Researchers have gained their deeper understanding of dopamine with the aid of new technology that enables them to visualize specific dopamine inputs to the mushroom body while flies behave in a natural way — moving freely as they track an odor. “Having animals doing something more naturalistic while tracking dopamine signals is relatively new,” Fairhall says. “Now we can look at specific inputs of specific neurons and interpret their response in terms of the complicated activities that the animal is doing.”
Ruta and Fairhall now plan to explore how dopamine cells multiplex signals. They will examine the interaction between motor control and reinforcement learning and try to understand why learning signals and signals about the animal’s ongoing behavior might be combined in single cells.

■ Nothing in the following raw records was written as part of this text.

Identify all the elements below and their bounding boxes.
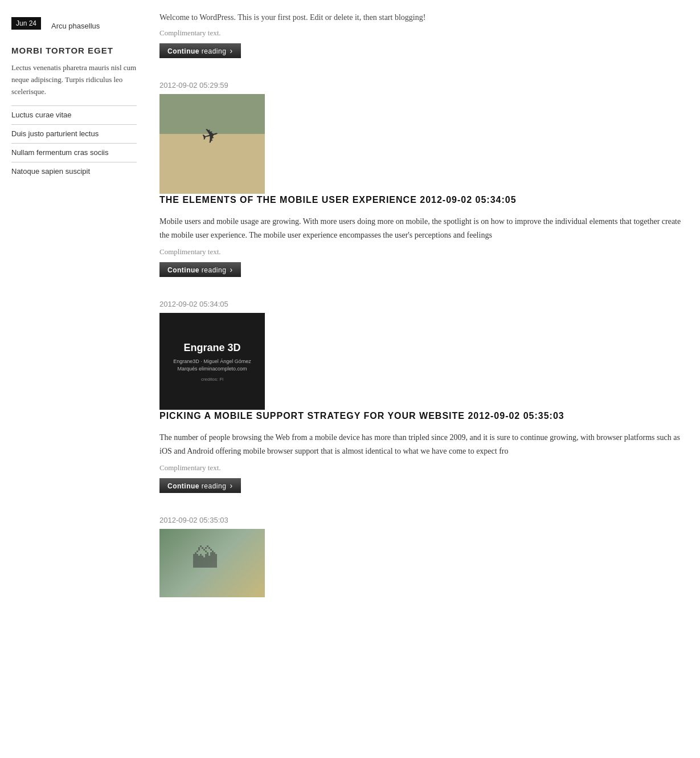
post-2-excerpt: The number of people browsing the Web fr… — [159, 431, 689, 458]
welcome-continue-reading-button[interactable]: Continue reading› — [159, 43, 241, 58]
continue-reading-label-2: reading — [199, 482, 226, 490]
continue-bold-label-2: Continue — [167, 482, 199, 490]
arrow-icon: › — [230, 46, 232, 55]
post-3-date: 2012-09-02 05:35:03 — [159, 516, 689, 524]
list-item[interactable]: Luctus curae vitae — [11, 105, 137, 124]
post-2-title: PICKING A MOBILE SUPPORT STRATEGY FOR YO… — [159, 410, 689, 422]
post-2-date: 2012-09-02 05:34:05 — [159, 300, 689, 308]
engrane-footer: creditos: Fl — [201, 377, 223, 382]
post-2: 2012-09-02 05:34:05 Engrane 3D Engrane3D… — [159, 300, 689, 499]
post-2-continue-reading-button[interactable]: Continue reading› — [159, 478, 241, 493]
post-1-continue-reading-button[interactable]: Continue reading› — [159, 262, 241, 277]
welcome-complimentary: Complimentary text. — [159, 28, 689, 38]
post-3-thumbnail — [159, 529, 265, 597]
post-1-date: 2012-09-02 05:29:59 — [159, 81, 689, 89]
post-1-complimentary: Complimentary text. — [159, 247, 689, 256]
post-1-title: THE ELEMENTS OF THE MOBILE USER EXPERIEN… — [159, 194, 689, 206]
sidebar: Jun 24 Arcu phasellus MORBI TORTOR EGET … — [0, 11, 148, 631]
continue-bold-label-1: Continue — [167, 266, 199, 274]
sidebar-post-link[interactable]: Arcu phasellus — [51, 22, 100, 30]
welcome-article: Welcome to WordPress. This is your first… — [159, 11, 689, 64]
sidebar-body-text: Lectus venenatis pharetra mauris nisl cu… — [11, 62, 137, 97]
sidebar-heading: MORBI TORTOR EGET — [11, 46, 137, 55]
main-content: Welcome to WordPress. This is your first… — [148, 11, 700, 631]
arrow-icon-2: › — [230, 481, 232, 490]
engrane-title: Engrane 3D — [183, 341, 240, 354]
list-item-link-1[interactable]: Luctus curae vitae — [11, 111, 72, 119]
list-item-link-2[interactable]: Duis justo parturient lectus — [11, 129, 99, 138]
sidebar-date-badge: Jun 24 — [11, 17, 41, 30]
continue-reading-label: reading — [199, 47, 226, 55]
post-2-complimentary: Complimentary text. — [159, 463, 689, 472]
post-2-thumbnail: Engrane 3D Engrane3D · Miguel Ángel Góme… — [159, 313, 265, 410]
list-item-link-3[interactable]: Nullam fermentum cras sociis — [11, 148, 109, 157]
engrane-subtitle: Engrane3D · Miguel Ángel Gómez Marqués e… — [165, 358, 259, 372]
post-1-excerpt: Mobile users and mobile usage are growin… — [159, 215, 689, 242]
list-item[interactable]: Natoque sapien suscipit — [11, 162, 137, 181]
post-3: 2012-09-02 05:35:03 — [159, 516, 689, 603]
list-item[interactable]: Nullam fermentum cras sociis — [11, 143, 137, 162]
continue-bold-label: Continue — [167, 47, 199, 55]
arrow-icon-1: › — [230, 265, 232, 274]
welcome-text: Welcome to WordPress. This is your first… — [159, 11, 689, 24]
post-1: 2012-09-02 05:29:59 THE ELEMENTS OF THE … — [159, 81, 689, 283]
sidebar-list: Luctus curae vitae Duis justo parturient… — [11, 105, 137, 181]
list-item[interactable]: Duis justo parturient lectus — [11, 124, 137, 143]
list-item-link-4[interactable]: Natoque sapien suscipit — [11, 167, 90, 176]
continue-reading-label-1: reading — [199, 266, 226, 274]
post-1-thumbnail — [159, 94, 265, 194]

Ruta has also found that the timing of the dopamine signal is vitally important in influencing behavior — the same signal can make an odor seem appealing or indifferent depending on whether it’s delivered before or after the odor. In these experiments, researchers activated dopamine cells as flies walked on a treadmill-like ball. Animals tend to walk toward odors with positive associations, such as those linked to a sugar reward, but not those with negative ones, such as those linked to a shock. Presenting an odor first and then triggering dopamine release from neurons that respond to rewards made the odor more enticing — flies moved toward it faster. Triggering the same dopamine neurons before presenting the odor decreased the animal’s approach, suggesting that the animal was no longer interested in that smell. “Together, these results suggest that animals use the relative timing of events to learn the causal relationship between events in their environment,” Ruta says.
Ruta proposes that the same signal can induce opposite effects because of opposing forms of plasticity. Cells in the mushroom body have two types of dopamine receptors, each of which has a distinct downstream signaling cascade. Activating dopamine cells before or after the odor generates distinct patterns of intracellular signaling. In her current SCGB project, Ruta and collaborators are studying how the animal’s internal state, such as whether it’s hungry, influences how dopamine represents these different variables and how this influences behavior.